Fondamentale rispetto al problema del cibo merce/cibo bene comune è la costruzione sociale e culturale dello stesso. Diversi relatori hanno messo in luce questo aspetto. Pellerino ha parlato della necessità di una “mobilitazione delle coscienze” verso i temi del cibo. Andrea Olivero (Vice ministro delle Politiche Agricole Alimentari e Forestali) ha esortato a riflettere sull’opportunità di fare una spesa di qualità, come avveniva in passato, quando per il cibo si era disposti a spendere molto più che adesso. Sulla stessa linea le considerazioni di Amprino, che ha ricordato come nelle società contadine le risorse fossero una cosa quasi sacra, assolutamente da non sprecare. Invece oggi per noi il cibo ha lo stesso valore delle altre merci, se non un valore molto più basso (per esempio rispetto ai gadget tecnologici o agli abbigliamenti). A suo avviso, l’atteggiamento verso il cibo-merce può essere cambiato attraverso l’educazione.

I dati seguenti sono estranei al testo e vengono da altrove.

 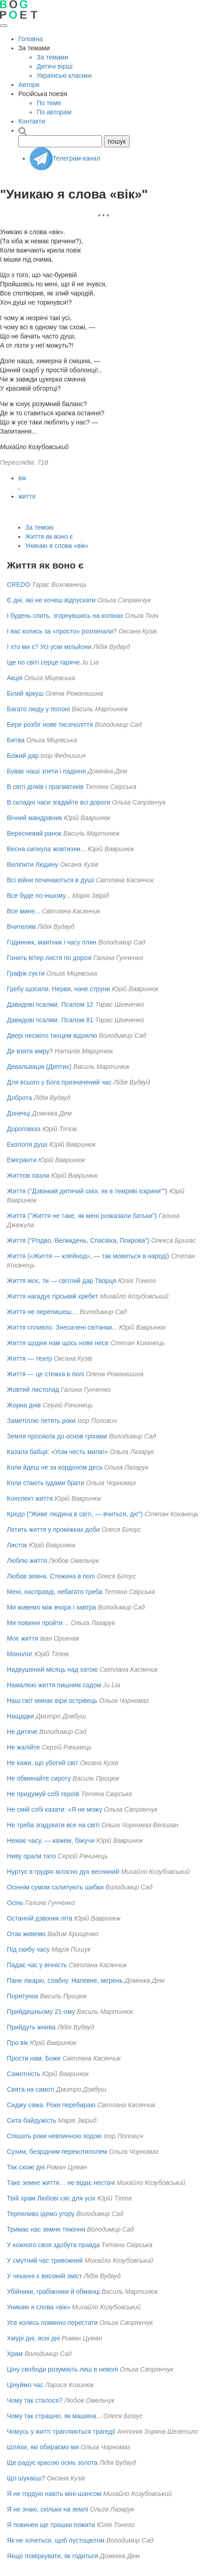 I want to click on Наш світ минає віри острівець, so click(x=52, y=1700).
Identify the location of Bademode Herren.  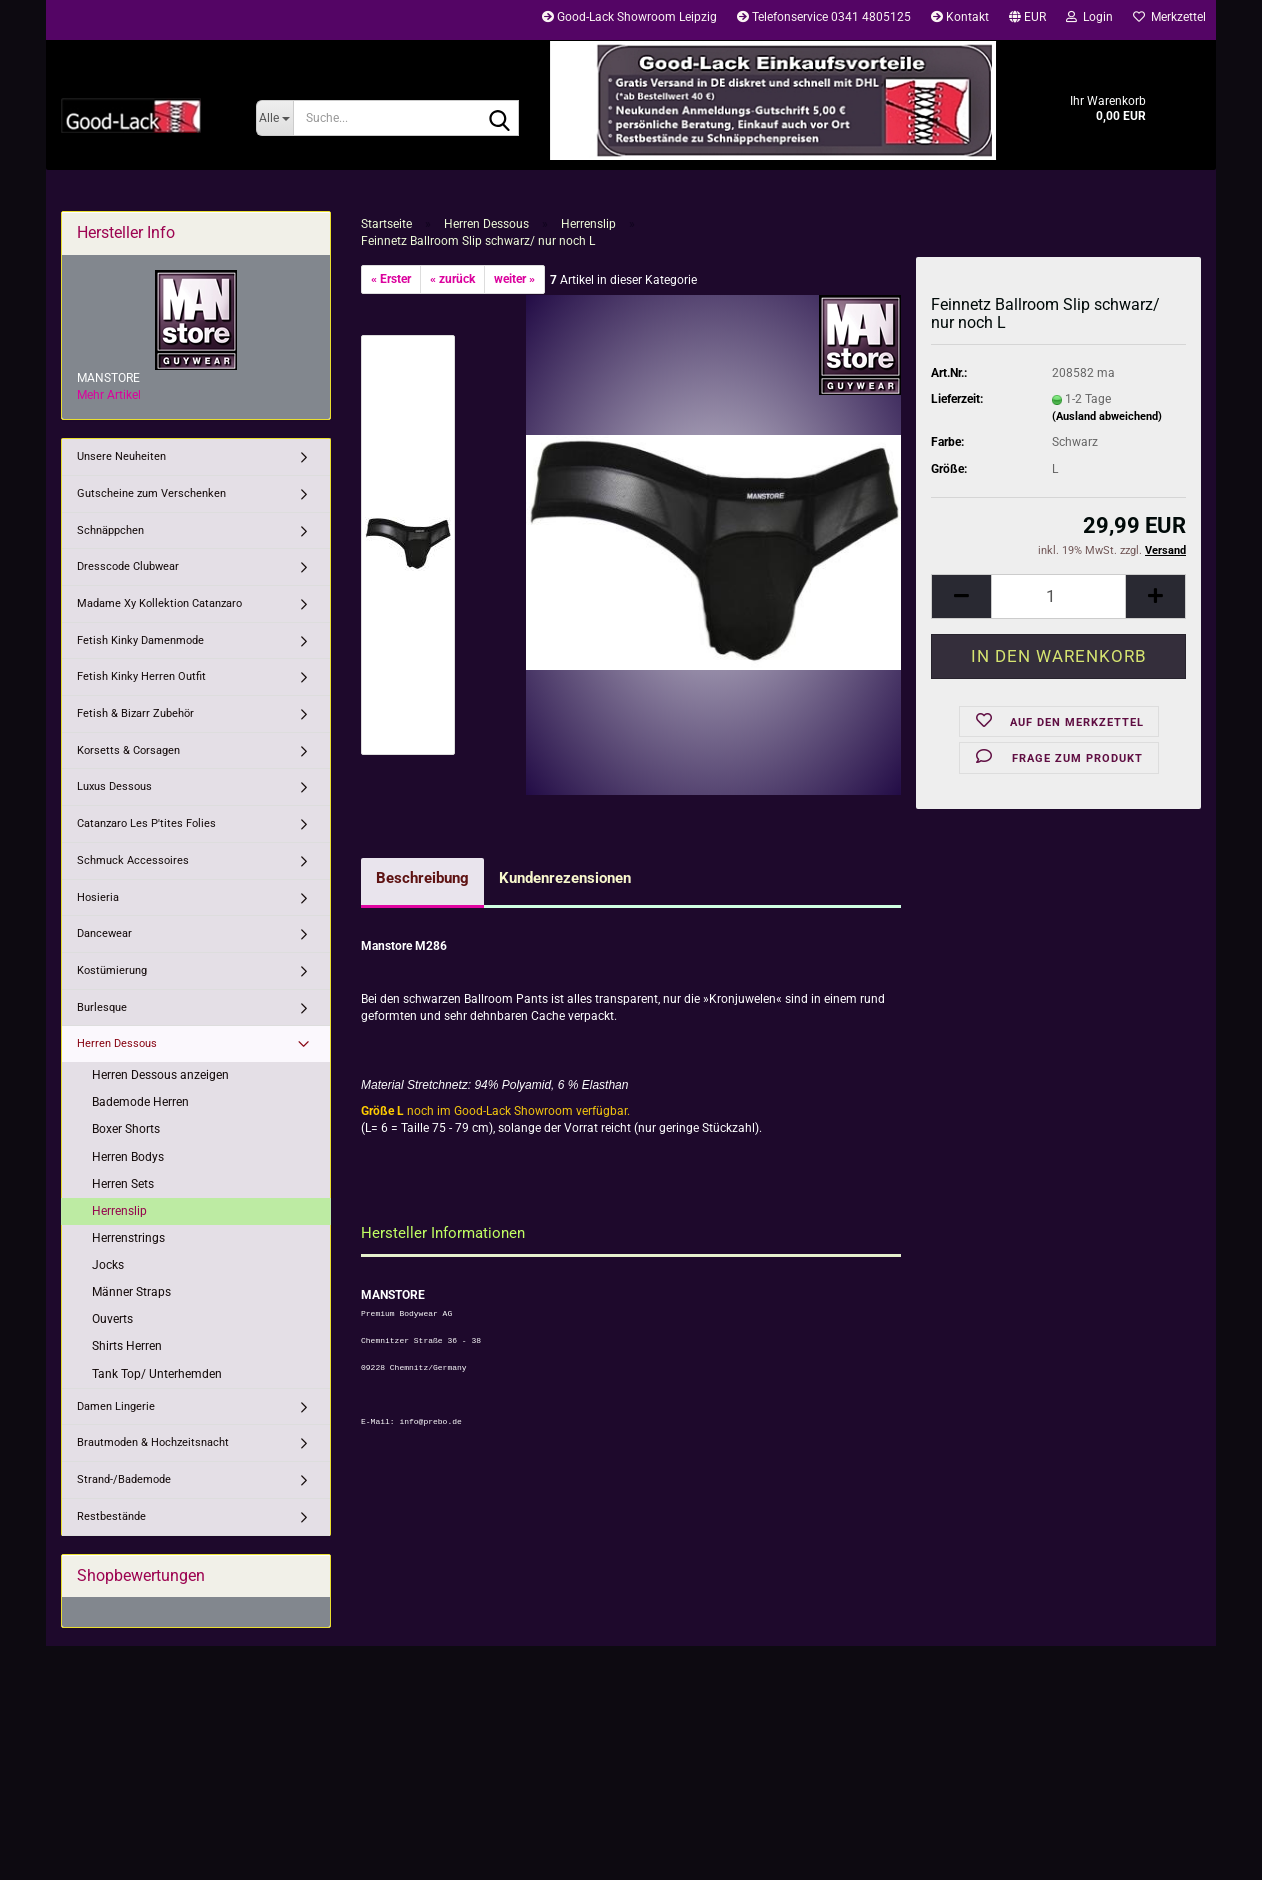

Per concludere, sul tema dell’educazione e della conoscenza Dansero ha messo in luce l’importante contributo che può dare l’università. La sfida è quella di affrontare processi più grandi, non solo singoli progetti individuali. Bisogna andare verso la governance alimentare. Governance non vuol dire governo, poichè include attori della società civile e attori privati. Troppo spesso anche la (grande) governance è fatta dai governi con le multinazionali. La sfida è quindi di farla localmente e in una direzione diversa, quella del cibo buono, pulito e giusto di cui parla Petrini. Bisogna mettere a fuoco il sistema alimentare locale, dalla produzione al consumo ai rifiuti. Lo scopo è capire come intervenire con politiche a tutte le scale. Elemento di base è la conoscenza, quindi il ruolo dell’università. Ma l’università non è l’unica depositaria del sapere; questo è diffuso tra tanti attori: gli enti pubblici, gli attori privati, la società civile. Dobbiamo quindi co-produrre conoscenza, anch’essa territorializzata. Da qui il progetto dell’Atlante del cibo. Come i vecchi atlanti erano una catalogazione sistematica delle terre, così l’Atlante del cibo vuole essere una catalogazione del panorama alimentare torinese e piemontese.